Мартин почувствовал, что у него отбирают его единственное сокровище, но он не видел возможности отказать. Он принес свои записи и срезы агара с плешинками на месте разрушенных бацилл. Табз ахнул, схватился за бакенбарды, с минуту внушительно помолчал, потом укоризненно воскликнул:
— Вы хотите сказать, что вам удалось, по-видимому, открыть инфекционное заболевание у бактерий — и вы утаили это от меня? Мой милый мальчик, мне кажется, вы сами не совсем понимаете, что вы напали на чудесный способ истребления патогенных бактерий… И вы от меня скрываете!..
— Просто, сэр, я хотел сперва убедиться наверняка…
— Я уважаю вашу осторожность, но вы должны понять, Мартин, что основная цель нашего института — побеждать болезни, а не вести аккуратные научные записи! Возможно, что вы напали на одно из тех открытий, которые делают эпоху; это то, к чему мы всегда стремились — мистер Мак-Герк и я… Если ваши выводы подтвердятся… Я спрошу мнение доктора Готлиба.

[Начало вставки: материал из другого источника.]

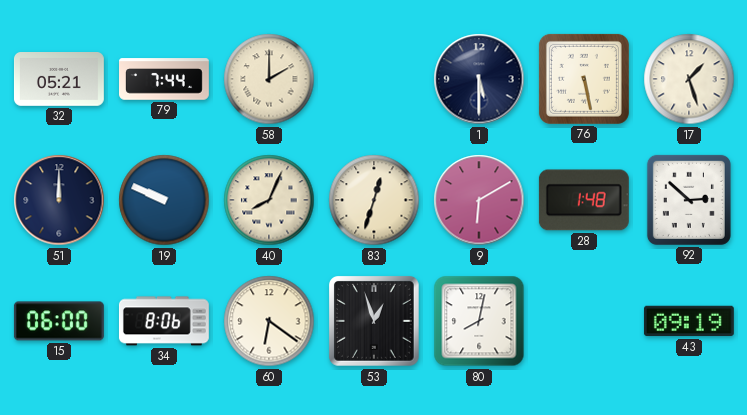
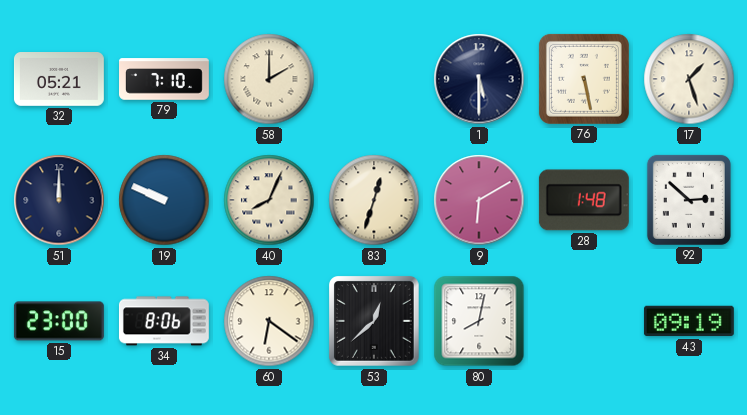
79: 7:44 -> 7:10
15: 06:00 -> 23:00
53: 12:57 -> 12:38
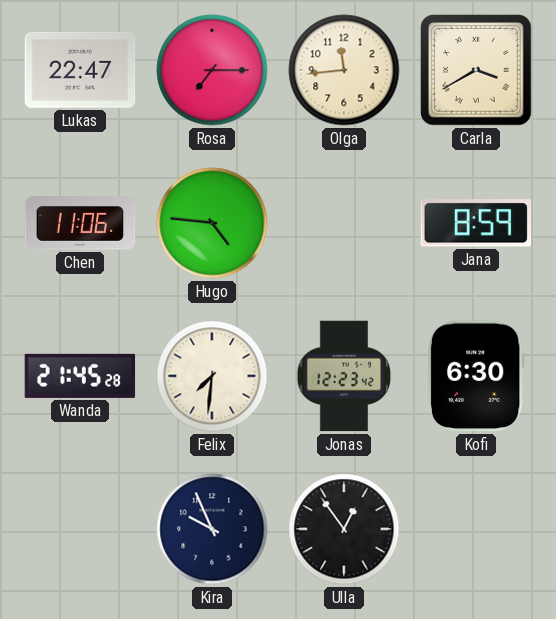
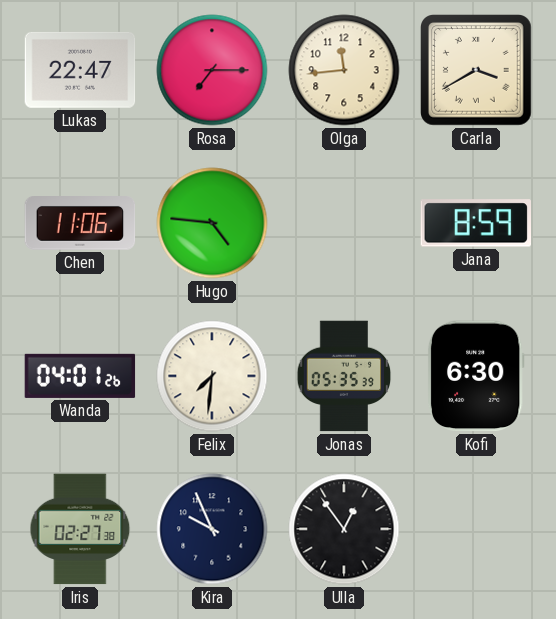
Wanda: 21:45 -> 04:01
Jonas: 12:23 -> 05:35
Iris: none -> 02:27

Он раз пять или шесть пожал Мартину руку и выбежал вон. На следующий день он вызвал Мартина в свой кабинет, опять жал ему руку, сказал Перл Робинс, что знакомство с доктором Эроусмитом для них — большая честь, потом повел его на вершину горы и показал ему все царства мира:
— Мартин, я питаю относительно вас некоторые замыслы. Вы блестяще ведете работу, но вам недостает широты кругозора, вы забываете о насущных нуждах человечества. Институт организован на самых гибких началах. У нас нет разграниченных отделов, а есть просто ячейки, образуемые вокруг исключительных людей, таких, как наш добрый друг Готлиб. Если новый работник оказывается талантлив, мы спешим обеспечить ему все возможности, а не оставляем его корпеть над индивидуальной работой. Я самым тщательным образом обдумал ваши выводы, Мартин; переговорил о них с доктором Готлибом — хоть он, должен я сказать, не совсем разделяет мой энтузиазм относительно непосредственных практических результатов. И я решил представить Совету попечителей план учреждения нового отдела микроорганической патологии с вами во главе! У вас будет ассистент — настоящий доктор философии с дипломом, — дополнительное помещение, технические силы, и вы будете отчитываться непосредственно передо мною — будете ежедневно докладывать о ходе работ не Готлибу, а мне. По моему особому распоряжению вы будете освобождены от всякой военной работы, но можете сохранить мундир и все такое. И оклад ваш, я полагаю — если мистер Мак-Герк и остальные попечители утвердят мое предложение, — ваш оклад повысят с пяти тысяч в год до десяти.